In our time, the problem isn’t finding a reason to act on attraction (though Eric Rohmer has given us plenty of reasons not to), it’s whether there’s a point to having a relationship afterwards—it isn’t getting together but staying together. We’re forthright enough about desire to distinguish it from the many other things that life is made of; it’s necessary but not sufficient. The twist of “Knocked Up” is that desire quickly yields to practicalities; the terrible pathos of “Funny People” is that fierce mutual desire turns out not to be enough. The title of “The Royal Tenenbaums” could be (with apologies to Hal Hartley) “Surviving Desire.” What makes modern romance complicated is that our expectations are surprisingly high—they take in desire and four-syllable words, a meeting of the minds as well as an erotic charge. And the wisdom of our modern-day romantics, whether Judd Apatow or Wes Anderson or Noah Baumbach or James Gray or Peyton Reed, is not Hitchcock’s but Joe E. Brown’s (rather, Billy Wilder and I. A. L. Diamond’s): “Well, nobody’s perfect.”
 

The increased expectations for marriage is a topic I've covered here before:

Our expectations of our spouses have been lifted to new heights, and it's only natural that the romantic comedy would start to reflect that.
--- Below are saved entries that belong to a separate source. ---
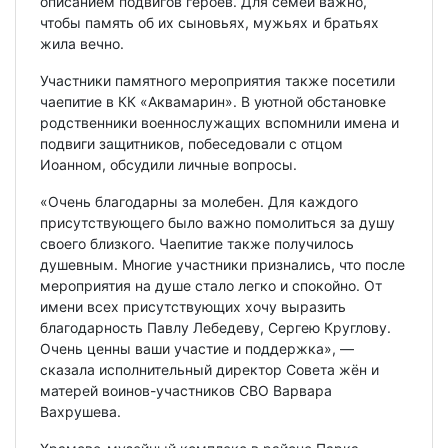
описанием подвигов героев. Для семей важно,
чтобы память об их сыновьях, мужьях и братьях
жила вечно.
Участники памятного мероприятия также посетили
чаепитие в КК «Аквамарин». В уютной обстановке
родственники военнослужащих вспомнили имена и
подвиги защитников, побеседовали с отцом
Иоанном, обсудили личные вопросы.
«Очень благодарны за молебен. Для каждого
присутствующего было важно помолиться за душу
своего близкого. Чаепитие также получилось
душевным. Многие участники признались, что после
мероприятия на душе стало легко и спокойно. От
имени всех присутствующих хочу выразить
благодарность Павлу Лебедеву, Сергею Круглову.
Очень ценны ваши участие и поддержка», —
сказала исполнительный директор Совета жён и
матерей воинов-участников СВО Варвара
Вахрушева.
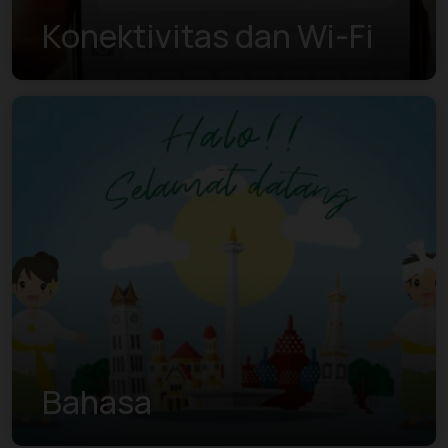
Konektivitas dan Wi-Fi
Bahasa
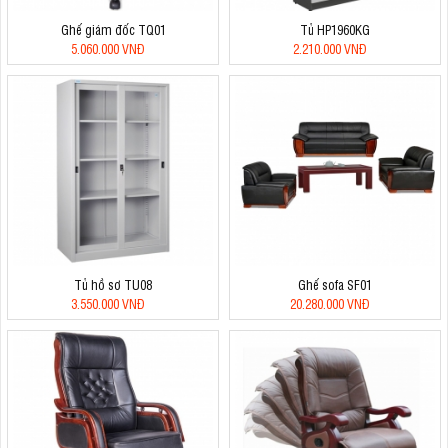
Ghế giám đốc TQ01
Tủ HP1960KG
5.060.000 VNĐ
2.210.000 VNĐ
Tủ hồ sơ TU08
Ghế sofa SF01
3.550.000 VNĐ
20.280.000 VNĐ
Incidentally, Grantland spent all of last week on romantic comedies, and a related piece of note is Wesley Morris' essay Knocked Out: Have romantic comedies become obsolete?

The downside of telecommuting

Robin Hanson on why telecommuting hasn't become more prevalent:

The standard proximate cause, described in the quote above, is that workers and their bosses get a lot of detailed emotional info via frequent in-person meetings. Such detailed emotional info can help to build stronger feelings of mutual trust and affiliation. But the key question is, why are firms willing to pay so much for that? How does it help firm productivity enough to pay for its huge costs?

My guess: frequent detailed emotional info helps political coalitions, even if not firms. Being able to read detailed loyalty signals is central to maintaining political coalitions. The strongest coalitions take over firms and push policies that help them resist their rivals. If a firm part adopted local policies that weakened the abilities of locals to play politics, that part would be taken over by coalitions from other parts of the firm, who would then push for policies that help them. A lack of telecommuting is only one of a long list of examples of inefficient firm policies than can be reasonably be attributed to coalition politics.